WORK INSTRUCTIONS: A single number is wanted: how many lines of the data include the string "every".

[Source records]
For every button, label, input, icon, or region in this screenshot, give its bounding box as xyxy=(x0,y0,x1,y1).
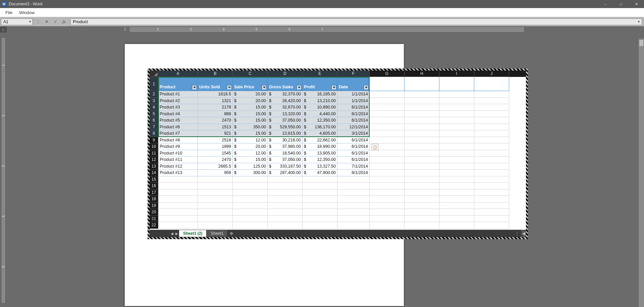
row-header[interactable]: 7 xyxy=(150,124,158,131)
cell[interactable]: $13,210.00 xyxy=(303,98,337,104)
cell[interactable] xyxy=(158,222,198,229)
cell[interactable] xyxy=(439,222,474,229)
column-header-F[interactable]: F xyxy=(337,71,370,77)
tab-scroll-left[interactable]: ◀ xyxy=(170,230,174,237)
horizontal-ruler[interactable]: 1234567 xyxy=(7,27,644,33)
cell[interactable] xyxy=(405,222,439,229)
table-header-cell[interactable]: Gross Sales xyxy=(268,77,303,91)
scrollbar-thumb[interactable] xyxy=(639,40,643,46)
cell[interactable] xyxy=(337,176,370,183)
cell[interactable] xyxy=(233,189,268,196)
cell[interactable] xyxy=(198,216,233,222)
row-header[interactable]: 17 xyxy=(150,189,158,196)
cell[interactable]: $13,905.00 xyxy=(303,150,337,157)
cell[interactable]: 8/1/2014 xyxy=(337,170,370,176)
accept-formula-button[interactable]: ✓ xyxy=(51,18,60,25)
cell[interactable]: $12,350.00 xyxy=(303,117,337,124)
sheet-tab-active[interactable]: Sheet1 (2) xyxy=(179,230,207,237)
cell[interactable]: $125.00 xyxy=(233,163,268,170)
cell[interactable] xyxy=(439,77,474,91)
cell[interactable] xyxy=(405,137,439,144)
cell[interactable] xyxy=(439,189,474,196)
cell[interactable] xyxy=(198,196,233,203)
cell[interactable] xyxy=(474,170,509,176)
formula-input[interactable]: Product ▼ xyxy=(70,18,642,25)
cell[interactable] xyxy=(337,222,370,229)
filter-dropdown-icon[interactable] xyxy=(364,85,369,90)
cell[interactable] xyxy=(198,203,233,209)
cell[interactable]: 1321 xyxy=(198,98,233,104)
cell[interactable]: $37,050.00 xyxy=(268,117,303,124)
cell[interactable] xyxy=(405,170,439,176)
filter-dropdown-icon[interactable] xyxy=(297,85,302,90)
cell[interactable]: Product #3 xyxy=(158,104,198,111)
table-header-cell[interactable]: Sale Price xyxy=(233,77,268,91)
maximize-button[interactable]: □ xyxy=(613,0,629,8)
cell[interactable]: $15.00 xyxy=(233,111,268,118)
paste-options-icon[interactable]: 📋 xyxy=(372,144,378,150)
cell[interactable] xyxy=(405,143,439,150)
cell[interactable] xyxy=(370,150,405,157)
cell[interactable] xyxy=(233,209,268,216)
cell[interactable] xyxy=(158,209,198,216)
cell[interactable] xyxy=(370,137,405,144)
cell[interactable] xyxy=(439,163,474,170)
column-header-D[interactable]: D xyxy=(268,71,303,77)
cell[interactable]: 6/1/2014 xyxy=(337,104,370,111)
cell[interactable] xyxy=(405,163,439,170)
cell[interactable] xyxy=(198,209,233,216)
cell[interactable] xyxy=(439,104,474,111)
row-header[interactable]: 5 xyxy=(150,111,158,118)
cell[interactable]: $18,990.00 xyxy=(303,143,337,150)
cell[interactable]: $13,327.50 xyxy=(303,163,337,170)
cell[interactable] xyxy=(370,130,405,137)
ruler-corner[interactable]: L xyxy=(0,27,7,33)
row-header[interactable]: 18 xyxy=(150,196,158,203)
row-header[interactable]: 3 xyxy=(150,98,158,104)
cell[interactable]: $333,187.50 xyxy=(268,163,303,170)
column-header-C[interactable]: C xyxy=(233,71,268,77)
cell[interactable] xyxy=(303,189,337,196)
filter-dropdown-icon[interactable] xyxy=(192,85,197,90)
cell[interactable]: 921 xyxy=(198,130,233,137)
row-header[interactable]: 6 xyxy=(150,117,158,124)
cell[interactable] xyxy=(370,170,405,176)
cell[interactable] xyxy=(439,196,474,203)
cell[interactable] xyxy=(474,203,509,209)
cell[interactable] xyxy=(474,130,509,137)
tab-scroll-right[interactable]: ▶ xyxy=(174,230,179,237)
cell[interactable]: $4,440.00 xyxy=(303,111,337,118)
cell[interactable]: $15.00 xyxy=(233,157,268,163)
cell[interactable] xyxy=(303,216,337,222)
cell[interactable]: 2470 xyxy=(198,117,233,124)
cell[interactable] xyxy=(474,176,509,183)
cell[interactable] xyxy=(439,137,474,144)
cell[interactable] xyxy=(405,77,439,91)
cell[interactable] xyxy=(370,203,405,209)
cell[interactable] xyxy=(405,209,439,216)
cell[interactable] xyxy=(405,124,439,131)
cell[interactable] xyxy=(370,98,405,104)
cell[interactable] xyxy=(233,176,268,183)
table-header-cell[interactable]: Date xyxy=(337,77,370,91)
cell[interactable]: 1899 xyxy=(198,143,233,150)
cell[interactable] xyxy=(337,209,370,216)
cell[interactable] xyxy=(439,209,474,216)
cell[interactable] xyxy=(474,143,509,150)
cell[interactable] xyxy=(158,176,198,183)
cell[interactable] xyxy=(303,203,337,209)
cell-reference-box[interactable]: A1 ▼ xyxy=(1,18,33,25)
cell[interactable] xyxy=(158,189,198,196)
column-header-H[interactable]: H xyxy=(405,71,439,77)
cell[interactable] xyxy=(405,150,439,157)
cell[interactable] xyxy=(370,77,405,91)
cell[interactable] xyxy=(439,111,474,118)
cell[interactable] xyxy=(268,209,303,216)
cell[interactable]: $22,662.00 xyxy=(303,137,337,144)
cell[interactable]: 1618.5 xyxy=(198,91,233,98)
cell[interactable] xyxy=(439,91,474,98)
cell[interactable] xyxy=(198,176,233,183)
vertical-ruler[interactable]: 12345 xyxy=(0,33,7,307)
cell[interactable] xyxy=(439,150,474,157)
cell[interactable]: $15.00 xyxy=(233,130,268,137)
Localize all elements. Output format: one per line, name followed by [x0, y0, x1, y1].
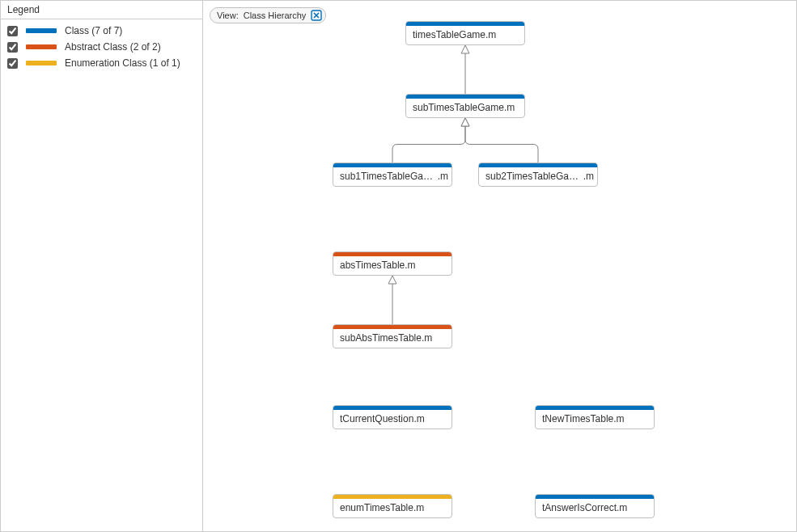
view-label: Class Hierarchy [244, 11, 307, 20]
legend-checkbox[interactable] [7, 58, 18, 69]
node-type-bar [333, 252, 451, 256]
close-icon[interactable] [311, 10, 322, 21]
diagram-canvas[interactable]: View: Class Hierarchy timesTableGame.msu… [203, 1, 796, 531]
class-node[interactable]: tNewTimesTable.m [535, 405, 655, 429]
node-label: timesTableGame.m [413, 29, 521, 40]
node-ext: .m [583, 171, 594, 182]
class-node[interactable]: sub1TimesTableGa….m [333, 163, 452, 187]
node-type-bar [333, 406, 451, 410]
view-prefix: View: [217, 11, 239, 20]
node-type-bar [406, 22, 524, 26]
legend-swatch [26, 61, 57, 65]
legend-panel: Legend Class (7 of 7)Abstract Class (2 o… [1, 1, 203, 531]
node-type-bar [536, 406, 654, 410]
legend-swatch [26, 44, 57, 49]
svg-marker-5 [461, 118, 469, 126]
legend-title: Legend [1, 1, 202, 19]
node-label: tAnswerIsCorrect.m [542, 502, 651, 513]
node-type-bar [406, 95, 524, 99]
class-node[interactable]: subTimesTableGame.m [405, 94, 525, 118]
legend-item: Class (7 of 7) [1, 23, 202, 39]
node-ext: .m [438, 171, 448, 182]
class-node[interactable]: subAbsTimesTable.m [333, 324, 452, 348]
legend-item: Abstract Class (2 of 2) [1, 39, 202, 55]
node-label: enumTimesTable.m [340, 502, 448, 513]
legend-label: Abstract Class (2 of 2) [65, 41, 161, 53]
legend-swatch [26, 28, 57, 33]
legend-item: Enumeration Class (1 of 1) [1, 55, 202, 71]
node-label: absTimesTable.m [340, 260, 448, 271]
node-type-bar [333, 163, 451, 167]
node-label: tCurrentQuestion.m [340, 413, 448, 424]
legend-checkbox[interactable] [7, 26, 18, 36]
svg-marker-3 [461, 45, 469, 53]
node-label: sub1TimesTableGa… [340, 171, 435, 182]
legend-label: Class (7 of 7) [65, 25, 122, 36]
legend-items: Class (7 of 7)Abstract Class (2 of 2)Enu… [1, 19, 202, 74]
node-label: subTimesTableGame.m [413, 102, 521, 113]
app-root: Legend Class (7 of 7)Abstract Class (2 o… [0, 0, 797, 532]
node-label: sub2TimesTableGa… [485, 171, 580, 182]
node-label: subAbsTimesTable.m [340, 332, 448, 344]
class-node[interactable]: timesTableGame.m [405, 21, 525, 45]
class-node[interactable]: tAnswerIsCorrect.m [535, 494, 655, 518]
class-node[interactable]: tCurrentQuestion.m [333, 405, 452, 429]
node-type-bar [333, 495, 451, 499]
class-node[interactable]: absTimesTable.m [333, 251, 452, 276]
svg-marker-6 [388, 276, 396, 284]
legend-label: Enumeration Class (1 of 1) [65, 57, 180, 69]
hierarchy-edges [203, 1, 796, 531]
class-node[interactable]: enumTimesTable.m [333, 494, 452, 518]
svg-marker-4 [461, 118, 469, 126]
node-type-bar [479, 163, 597, 167]
class-node[interactable]: sub2TimesTableGa….m [478, 163, 598, 187]
node-label: tNewTimesTable.m [542, 413, 651, 424]
legend-checkbox[interactable] [7, 42, 18, 53]
view-chip[interactable]: View: Class Hierarchy [210, 7, 326, 23]
node-type-bar [536, 495, 654, 499]
node-type-bar [333, 325, 451, 329]
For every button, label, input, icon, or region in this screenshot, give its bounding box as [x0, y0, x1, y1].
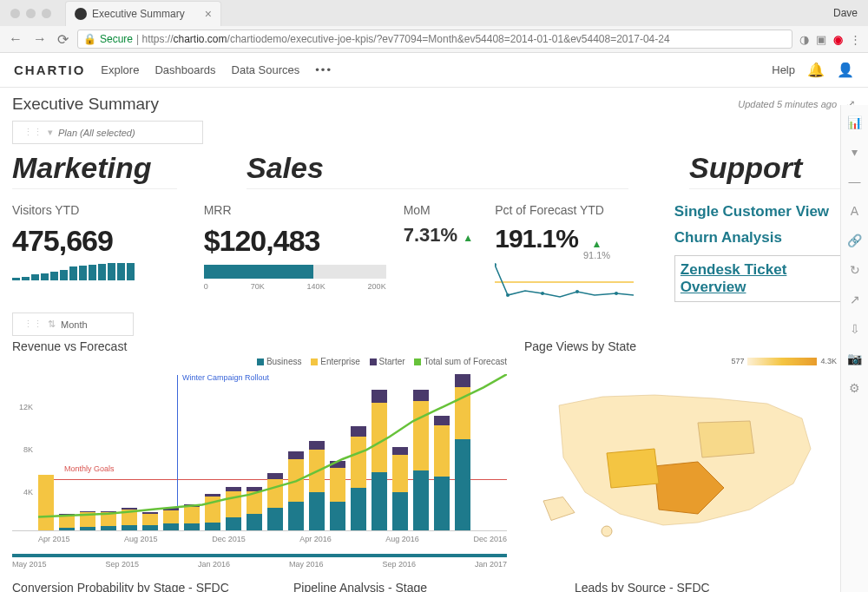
timeline-brush[interactable]: May 2015 Sep 2015 Jan 2016 May 2016 Sep …: [12, 554, 507, 569]
text-icon[interactable]: A: [851, 204, 858, 218]
nav-more-icon[interactable]: •••: [315, 63, 332, 76]
chart-icon[interactable]: 📊: [847, 115, 862, 129]
y-tick: 8K: [23, 445, 33, 454]
profile-name[interactable]: Dave: [833, 7, 868, 19]
address-bar: ← → ⟳ 🔒 Secure | https:// chartio.com /c…: [0, 26, 868, 52]
section-headings: Marketing Sales Support: [0, 151, 868, 189]
x-tick: Dec 2015: [212, 535, 246, 543]
tick: Sep 2016: [382, 560, 416, 569]
right-toolbar: 📊 ▾ — A 🔗 ↻ ↗ ⇩ 📷 ⚙: [840, 105, 868, 592]
gear-icon[interactable]: ⚙: [849, 381, 860, 395]
tab-bar: Executive Summary × Dave: [0, 0, 868, 26]
filter-month-label: Month: [61, 319, 88, 330]
kpi-mom-pct: 7.31%: [404, 224, 457, 246]
url-input[interactable]: 🔒 Secure | https:// chartio.com /chartio…: [77, 30, 792, 49]
y-tick: 4K: [23, 488, 33, 497]
chart-title-conversion: Conversion Probability by Stage - SFDC: [12, 581, 273, 592]
slider-icon: ⇅: [48, 319, 56, 330]
nav-data-sources[interactable]: Data Sources: [232, 63, 300, 76]
browser-menu-icon[interactable]: ⋮: [850, 33, 861, 46]
tab-title: Executive Summary: [92, 8, 185, 20]
legend-min: 577: [731, 357, 744, 365]
tick: 140K: [307, 282, 326, 291]
legend-item: Business: [266, 357, 302, 366]
mrr-progress-bar: [204, 265, 386, 279]
tick: May 2016: [289, 560, 324, 569]
link-single-customer-view[interactable]: Single Customer View: [674, 203, 856, 220]
maximize-window-icon[interactable]: [42, 9, 51, 18]
bell-icon[interactable]: 🔔: [807, 62, 825, 78]
url-path: /chartiodemo/executive-joe-kpis/?ev77094…: [227, 33, 670, 45]
arrow-up-icon: ▲: [592, 238, 602, 250]
svg-point-1: [506, 293, 510, 297]
refresh-icon[interactable]: ↻: [850, 263, 860, 277]
pinterest-icon[interactable]: ◉: [833, 33, 843, 46]
forward-button[interactable]: →: [31, 31, 49, 47]
bars-area: [38, 374, 507, 530]
mrr-ticks: 0 70K 140K 200K: [204, 282, 386, 291]
gradient-bar: [747, 358, 817, 365]
kpi-forecast-label: Pct of Forecast YTD: [495, 203, 652, 217]
chart-revenue-vs-forecast: Revenue vs Forecast Business Enterprise …: [12, 339, 507, 547]
x-tick: Apr 2016: [299, 535, 332, 543]
camera-icon[interactable]: 📷: [847, 352, 862, 365]
minus-icon[interactable]: —: [849, 174, 861, 188]
share-icon[interactable]: ↗: [850, 293, 860, 306]
x-axis: Apr 2015 Aug 2015 Dec 2015 Apr 2016 Aug …: [12, 535, 507, 543]
logo[interactable]: CHARTIO: [14, 62, 85, 77]
back-button[interactable]: ←: [7, 31, 24, 47]
kpi-visitors-label: Visitors YTD: [12, 203, 169, 217]
section-support: Support: [689, 151, 854, 189]
link-churn-analysis[interactable]: Churn Analysis: [674, 229, 856, 247]
support-links: Single Customer View Churn Analysis Zend…: [674, 203, 856, 304]
favicon-icon: [75, 8, 87, 20]
extension-icon[interactable]: ▣: [816, 33, 826, 46]
secure-label: Secure: [100, 33, 133, 45]
nav-explore[interactable]: Explore: [101, 63, 139, 76]
y-tick: 12K: [19, 403, 33, 411]
filter-plan[interactable]: ⋮⋮ ▾ Plan (All selected): [12, 121, 203, 144]
charts-row: Revenue vs Forecast Business Enterprise …: [0, 339, 868, 547]
lock-icon: 🔒: [83, 33, 96, 45]
window-controls[interactable]: [7, 9, 60, 18]
user-icon[interactable]: 👤: [837, 62, 854, 78]
download-icon[interactable]: ⇩: [850, 322, 860, 336]
kpi-row: Visitors YTD 475,669 MRR $120,483 0 70K …: [0, 189, 868, 312]
nav-dashboards[interactable]: Dashboards: [155, 63, 215, 76]
x-tick: Aug 2016: [385, 535, 419, 543]
url-prefix: https://: [141, 33, 173, 45]
link-zendesk-overview[interactable]: Zendesk Ticket Overview: [674, 255, 856, 302]
kpi-mom: MoM 7.31% ▲: [404, 203, 478, 304]
browser-tab[interactable]: Executive Summary ×: [65, 1, 221, 26]
filter-month[interactable]: ⋮⋮ ⇅ Month: [12, 312, 134, 336]
mrr-progress-fill: [204, 265, 313, 279]
filter-icon[interactable]: ▾: [852, 145, 858, 159]
drag-handle-icon[interactable]: ⋮⋮: [23, 127, 43, 138]
legend-item: Total sum of Forecast: [424, 357, 507, 366]
chart-title-pipeline: Pipeline Analysis - Stage: [293, 581, 554, 592]
nav-help[interactable]: Help: [772, 63, 795, 76]
kpi-mom-label: MoM: [404, 203, 478, 217]
kpi-mrr: MRR $120,483 0 70K 140K 200K: [204, 203, 386, 304]
tick: Sep 2015: [105, 560, 139, 569]
kpi-forecast: Pct of Forecast YTD 191.1% ▲ 91.1%: [495, 203, 652, 304]
browser-chrome: Executive Summary × Dave ← → ⟳ 🔒 Secure …: [0, 0, 868, 53]
link-icon[interactable]: 🔗: [847, 234, 862, 247]
reload-button[interactable]: ⟳: [56, 31, 70, 48]
kpi-forecast-sub: 91.1%: [583, 250, 610, 260]
svg-point-3: [575, 290, 579, 293]
dashboard-header: Executive Summary Updated 5 minutes ago …: [0, 88, 868, 121]
us-map[interactable]: [524, 371, 837, 544]
minimize-window-icon[interactable]: [26, 9, 36, 18]
close-window-icon[interactable]: [10, 9, 20, 18]
svg-point-0: [495, 263, 496, 266]
drag-handle-icon[interactable]: ⋮⋮: [23, 319, 43, 330]
kpi-mrr-label: MRR: [204, 203, 386, 217]
tick: May 2015: [12, 560, 47, 569]
extension-icon[interactable]: ◑: [799, 33, 809, 46]
legend-max: 4.3K: [820, 357, 837, 365]
visitors-sparkline: [12, 263, 169, 280]
legend-item: Enterprise: [320, 357, 360, 366]
tab-close-icon[interactable]: ×: [205, 7, 212, 21]
chart-title-leads: Leads by Source - SFDC: [575, 581, 835, 592]
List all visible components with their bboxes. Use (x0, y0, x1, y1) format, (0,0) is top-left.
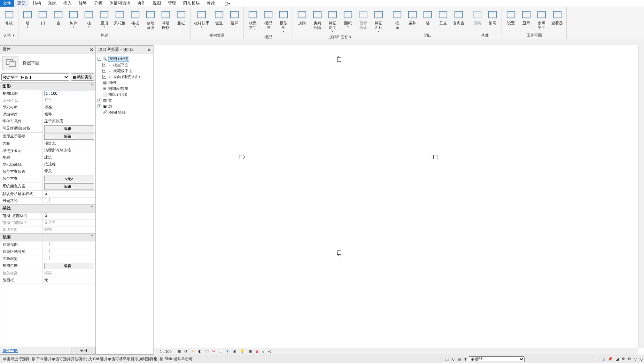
props-checkbox[interactable] (45, 249, 49, 253)
ribbon-floor-button[interactable]: 楼板▾ (127, 8, 143, 32)
highlight-icon[interactable]: ≺ (267, 349, 272, 354)
menu-massing[interactable]: 体量和场地 (106, 0, 134, 7)
props-input[interactable] (44, 91, 94, 96)
edit-type-button[interactable]: ▦ 编辑类型 (71, 74, 94, 81)
menu-systems[interactable]: 系统 (45, 0, 60, 7)
elevation-marker-west[interactable] (239, 154, 245, 160)
ribbon-curtain-grid-button[interactable]: 幕墙 网格 (158, 8, 173, 32)
ribbon-room-button[interactable]: 房间 (294, 8, 310, 34)
props-value[interactable]: 无 (43, 213, 95, 219)
props-checkbox[interactable] (45, 242, 49, 246)
props-edit-button[interactable]: 编辑... (44, 133, 94, 140)
constraints-icon[interactable]: ⊟ (255, 349, 259, 354)
ribbon-model-text-button[interactable]: 模型 文字 (245, 8, 261, 34)
menu-annotate[interactable]: 注释 (75, 0, 91, 7)
temp-hide-icon[interactable]: ◉ (232, 349, 237, 354)
props-value[interactable]: 按规程 (43, 161, 95, 168)
detail-level-icon[interactable]: ▦ (177, 349, 181, 354)
props-edit-button[interactable]: 编辑... (44, 125, 94, 132)
elevation-marker-south[interactable] (336, 250, 342, 256)
properties-close-icon[interactable]: ✕ (90, 47, 93, 52)
ribbon-mullion-button[interactable]: 竖梃 (173, 8, 189, 32)
tree-node[interactable]: -🔍视图 (全部) (97, 55, 152, 62)
menu-collaborate[interactable]: 协作 (134, 0, 149, 7)
worksharing-icon[interactable]: ▦ (248, 349, 253, 354)
menu-manage[interactable]: 管理 (164, 0, 180, 7)
menu-modify[interactable]: 修改 (203, 0, 219, 7)
ribbon-model-group-button[interactable]: 模型 组▾ (276, 8, 291, 34)
ribbon-show-button[interactable]: 显示 (519, 8, 534, 32)
props-value[interactable]: 项目北 (43, 140, 95, 147)
status-drag-icon[interactable]: ✥ (620, 357, 626, 361)
browser-close-icon[interactable]: ✕ (147, 47, 151, 52)
props-value[interactable]: 标高 1 (43, 270, 95, 277)
props-edit-button[interactable]: 编辑... (44, 263, 94, 269)
browser-tree[interactable]: -🔍视图 (全部)+▫楼层平面+▫天花板平面+▫立面 (建筑立面)▦图例☰明细表… (96, 54, 153, 354)
properties-help-link[interactable]: 属性帮助 (0, 347, 71, 354)
status-select-pinned-icon[interactable]: 📌 (606, 357, 614, 361)
ribbon-railing-button[interactable]: 栏杆扶手▾ (192, 8, 211, 32)
elevation-marker-east[interactable] (432, 154, 438, 160)
tree-node[interactable]: 📄图纸 (全部) (97, 92, 152, 98)
panel-toggle-icon[interactable]: ▢▾ (222, 1, 232, 6)
rendering-icon[interactable]: ⬚ (204, 349, 209, 354)
props-checkbox[interactable] (45, 198, 49, 202)
elevation-marker-north[interactable] (336, 56, 342, 62)
menu-insert[interactable]: 插入 (60, 0, 75, 7)
status-editable-only-icon[interactable]: ▦ (456, 357, 462, 361)
shadows-icon[interactable]: ◐ (197, 349, 202, 354)
ribbon-curtain-sys-button[interactable]: 幕墙 系统 (143, 8, 158, 32)
status-background-icon[interactable]: ⚙ (626, 357, 633, 361)
props-value[interactable]: 显示原状态 (43, 118, 95, 125)
menu-view[interactable]: 视图 (149, 0, 164, 7)
props-value[interactable]: 无 (43, 191, 95, 197)
props-value[interactable]: 无 (43, 277, 95, 284)
menu-addins[interactable]: 附加模块 (180, 0, 203, 7)
menu-structure[interactable]: 结构 (29, 0, 45, 7)
status-filter-icon[interactable]: ▼ (462, 357, 469, 361)
props-value[interactable]: 100 (43, 97, 95, 104)
ribbon-dormer-button[interactable]: 老虎窗 (451, 8, 466, 32)
crop-region-icon[interactable]: ▭ (218, 349, 223, 354)
tree-expand-icon[interactable]: - (98, 57, 101, 61)
drawing-canvas[interactable]: 1 : 100 ▦ ◔ ☀ ◐ ⬚ ✂ ▭ 👁 ◉ 💡 ▦ ⊟ ⟐ ≺ (153, 45, 644, 355)
ribbon-roof-button[interactable]: 屋顶▾ (96, 8, 112, 32)
props-value[interactable]: 清理所有墙连接 (43, 147, 95, 154)
props-section-header[interactable]: 基线⌃ (0, 204, 95, 213)
tree-node[interactable]: +▫立面 (建筑立面) (97, 74, 152, 80)
props-value[interactable]: 建筑 (43, 154, 95, 161)
status-filter2-icon[interactable]: ▽ (633, 357, 638, 361)
ribbon-shaft-button[interactable]: 竖井 (405, 8, 420, 32)
ribbon-component-button[interactable]: 构件▾ (66, 8, 81, 32)
props-value[interactable]: 标准 (43, 104, 95, 111)
tree-expand-icon[interactable]: + (102, 63, 106, 67)
ribbon-stair-button[interactable]: 楼梯 (227, 8, 242, 32)
ribbon-ref-plane-button[interactable]: 参照 平面 (534, 8, 549, 32)
props-value[interactable]: 粗略 (43, 111, 95, 118)
ribbon-cursor-button[interactable]: 修改 (1, 8, 17, 32)
props-value[interactable]: 无边界 (43, 219, 95, 226)
tree-node[interactable]: +▫天花板平面 (97, 68, 152, 74)
status-select-underlay-icon[interactable]: ◫ (600, 357, 606, 361)
ribbon-ramp-button[interactable]: 坡道 (211, 8, 227, 32)
tree-node[interactable]: +▣组 (97, 103, 152, 109)
tree-expand-icon[interactable]: + (98, 105, 101, 108)
tree-node[interactable]: +▥族 (97, 98, 152, 103)
props-value[interactable]: 背景 (43, 168, 95, 175)
ribbon-ceiling-button[interactable]: 天花板 (112, 8, 127, 32)
menu-analyze[interactable]: 分析 (91, 0, 106, 7)
properties-apply-button[interactable]: 应用 (71, 347, 95, 354)
visual-style-icon[interactable]: ◔ (184, 349, 188, 354)
ribbon-wall-button[interactable]: 墙▾ (20, 8, 35, 32)
file-menu[interactable]: 文件 (0, 0, 14, 7)
status-select-links-icon[interactable]: ⊞ (594, 357, 600, 361)
props-section-header[interactable]: 范围⌃ (0, 233, 95, 241)
ribbon-vertical-button[interactable]: 垂直 (435, 8, 451, 32)
canvas-scrollbar-vertical[interactable] (638, 45, 644, 348)
ribbon-area-button[interactable]: 面积▾ (340, 8, 356, 34)
props-section-header[interactable]: 图形⌃ (0, 82, 95, 90)
props-checkbox[interactable] (45, 256, 49, 260)
analytical-icon[interactable]: ⟐ (261, 349, 265, 354)
ribbon-viewer-button[interactable]: 查看器 (549, 8, 565, 32)
unhide-icon[interactable]: 👁 (225, 349, 230, 354)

PROBLEM SOLUTION: 2